The calculator also won’t account for the fact that the volume of tradable SpaceX stock will change over time.

Even with the company’s unprecedented pre-I.P.O. valuation of $1.77 trillion, the number of shares available for investors is relatively small. Over 90 percent of shares for large companies like Nvidia and Apple are tradable, but only around 5 percent of SpaceX shares will be. The other shares will still be held by the company’s founders, employees and early investors.

It’s common for companies to start with a smaller amount of tradable stock, but SpaceX’s float is especially small. It may be a strategic play to drive up prices by limiting stock availability, said David Brown, associate professor of finance at the University of Arizona.

When it comes to maneuvering for successful I.P.O.s, “companies are much more apt these days than they were a couple decades ago,” he said.

As restrictions for insiders like Mr. Musk or SpaceX employees expire, more shares will be available for trading.
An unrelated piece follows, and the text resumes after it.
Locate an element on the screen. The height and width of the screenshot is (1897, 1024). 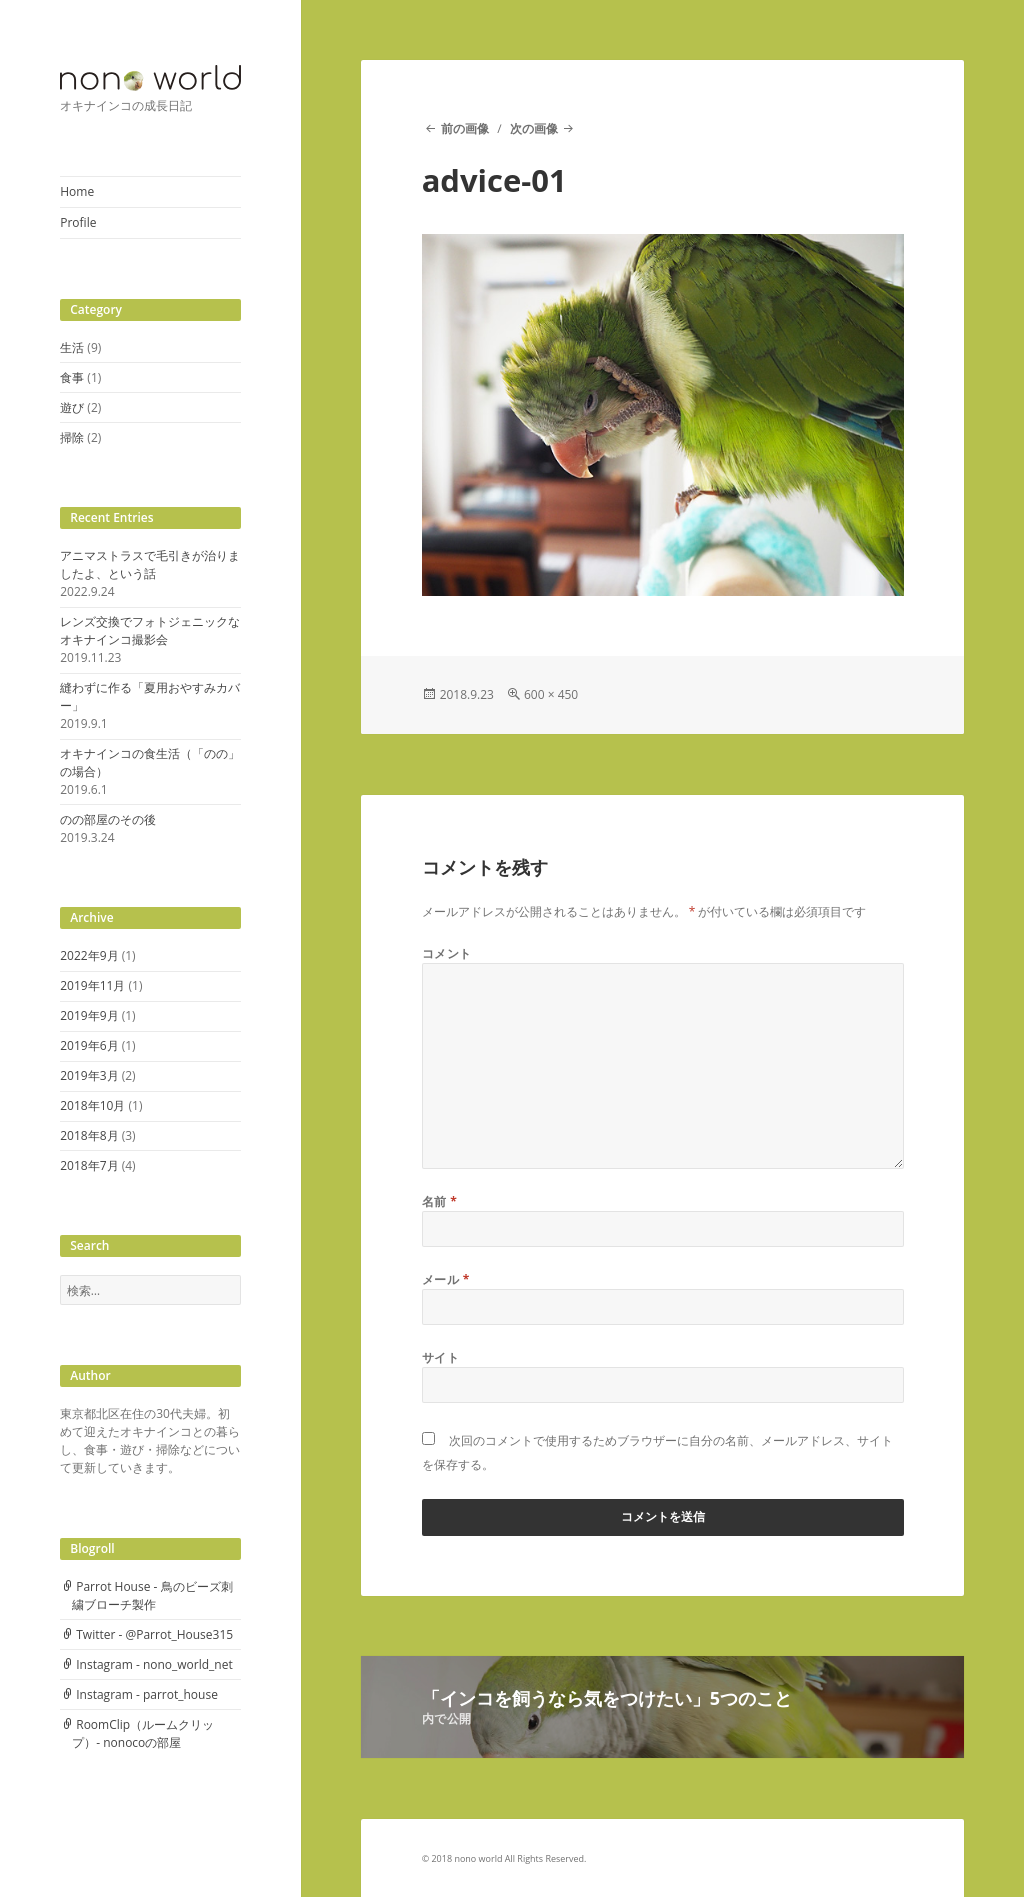 2019年9月 is located at coordinates (89, 1015).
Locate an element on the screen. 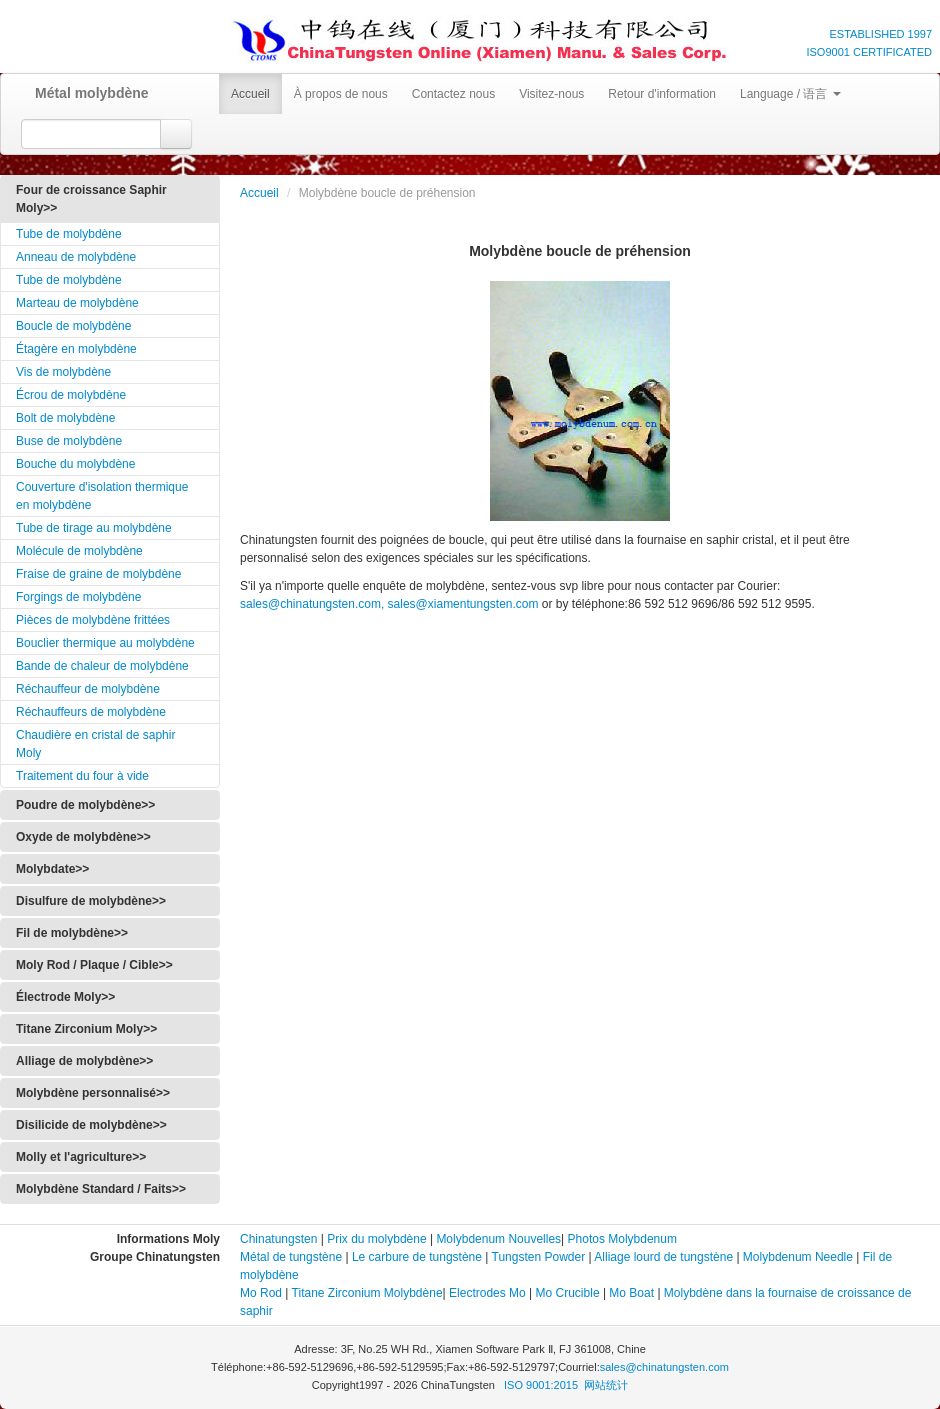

If the stock price is steady or climbs higher, a bigger public float could mean increased SpaceX representation in index funds.

For now, SpaceX is set to be a small part of most people’s investments.

“I.P.O.s don’t meaningfully move retirement portfolios right away,” Rodney Comegys, chief investment officer at Vanguard Capital Management and head of global equity at Vanguard, said in a statement. “Even mega I.P.O.s will enter broad indexes at very small weights, so the near-term impact on 401(k)s is limited.”

The giant size of these new public companies should be reason for index funds to think hard about the best time to include them, Professor Brown said. (The artificial intelligence companies Anthropic and OpenAI have also started to prepare for I.P.O.s.) “For most investors, that’s where it’s going to hit,” he said.


About the data

SpaceX ownership estimates use each index’s float-adjusted weighting rules, assuming its publicly tradable shares are worth roughly $150 per share based on their opening price.

To estimate ownership through index funds, we calculate a weight for each company based on the company’s float-adjusted capitalization and the total capitalization of the market that an index tracks. Total U.S. market capitalization, market capitalization for the S&P 500, and weights for index funds use Vanguard VTI and Invesco QQQ were provided by Morningstar. Nasdaq 100’s total market share is calculated from its index page as of May 29. Weights and market capitalization change daily.